Pros:This book is for anyone who ever had a childhood.
Cons:Absolutely nothing at all. Umm....well...okay: It ends.
The Bottom Line: This novel makes you want to learn how to play the trumpet, just so you can go out into the street and blow a loud, exultant fanfare. It's that good.
By now, the coming-of-age novel is a tried-and-true convention of literature, but seldom has it been as true as what’s on the pages of Leif Enger’s remarkable novel Peace Like a River.
Enger takes the best of writers like John Irving, Tony Earley and J.D. Salinger, then stakes his own territory to create a story about family, faith and fugitives that’s as rich in language as it is plot. Let’s not forget to add Harper Lee to that list as well. Peace Like a River bears more than just a passing resemblance to To Kill a Mockingbird. In both novels, parents are a deep and abiding mystery; and childhood, which once seemed to stretch forever, is marked by self-awareness and a sense of closure. End of sentence, end of chapter, end of book. Few writers are able to discuss adolescence in clear-eyed, yet rosy-nostalgia terms that will cause Grown-up Adults to nod so vigorously with recognition that their heads threaten to fall off their necks. Lee and now Enger have managed such a neat narrative trick.
Take this sentence, for instance: I remember it as October days are always remembered, cloudless, maple-flavored, the air gold and so clean it quivers. There’s plenty more where that came from.
The novel, set in the early 1960s, is narrated by 11-year-old Reuben Land, an asthmatic boy living in a motherless family whose tender circle is about to be broken by the oldest son. When 17-year-old Davy commits a crime of passion and becomes a fugitive, Reuben, his father Jeremiah and his younger sister Swede set out from Minnesota to follow Davy’s trail across the northern United States. As the family travels in their Airstream trailer and draws closer to Davy, events turn increasingly miraculous, fueled by the elder Land’s belief that he’s got a direct connection to God.
Enger fills the nooks and crannies of every paragraph with Biblical language, and does so without an ounce of condescension (I mean, you’ve got to admire someone who writes his strong smelly hands rent open the front of her sweater with a straight face). Faith and miracles crowd each page, dancing like the proverbial angels on a head of a pin. Characters literally walk on air, a pot of soup replenishes itself in loaves-and-fishes fashion, bodies are healed—and, without spoiling too much, I can tell you that there’s a vision of heaven so achingly beautiful that I’m ready to buy a ticket today.
Early in the story, Reuben writes:
Real miracles bother people…Lazarus obeying orders and climbing up out of the grave—now there’s a miracle, and you can bet it upset a lot of folks who were standing around at the time. When a person dies, the earth is generally unwilling to cough him back up. A miracle contradicts the will of earth. My sister Swede, who often sees the nub, offered this: People fear miracles because they fear being changed—though ignoring them will change you also.

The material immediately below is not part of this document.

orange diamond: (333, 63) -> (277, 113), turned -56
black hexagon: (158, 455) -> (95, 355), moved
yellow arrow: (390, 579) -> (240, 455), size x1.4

Over the course of the Land family’s journey west, there are a lot of miracles and plenty of changes, just as we’ve come to expect in the best of coming-of-age novels. Thanks to its sensitivity and compassion for its characters, this is the best of the best of that genre.

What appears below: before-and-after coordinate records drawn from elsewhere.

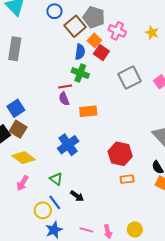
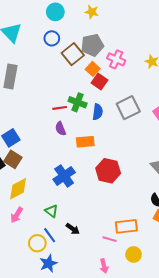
gray pentagon: (94, 17) -> (92, 45), turned -30
blue semicircle: (80, 52) -> (98, 112), moved
red line: (65, 86) -> (60, 108), moved
red hexagon: (120, 154) -> (108, 171), moved
yellow diamond: (24, 158) -> (18, 189), turned -65
orange rectangle: (127, 179) -> (126, 226), moved, size x1.5
yellow circle: (135, 229) -> (134, 254), moved
pink line: (86, 230) -> (110, 239), moved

The adults are seen at the periphery of the frame and it’s Reuben and Swede, with their obsession for cowboys and vigilantes, who remain most clearly in focus. Peace Like a River plumbs the depths of childhood with its innocence and blurred optimism.
The real strength of Enger’s book lies in the voice of our young asthmatic guide. Reuben Land is one of the most engaging narrators—young or old—to take control of a book’s pages in a long time. He’s funny, endearing and a fierce champion for his family, no matter how wrong their actions are.
When you read a sentence like Events seemed a wide water into which we’d stepped only to be yanked downstream toward some joyful end, you’ll feel the same way. It’s hard not to be swept away by Enger’s prose. At times, you can practically smell and taste the words on the page.
Coated with a style that could best be described as Biblical, the novel rises steadily to an unexpected and shattering climax which is sure to leave readers gasping for air in the last 15 pages.
Unlike Reuben’s condition, it does not wheeze. It sings. Oh my, how this book sings.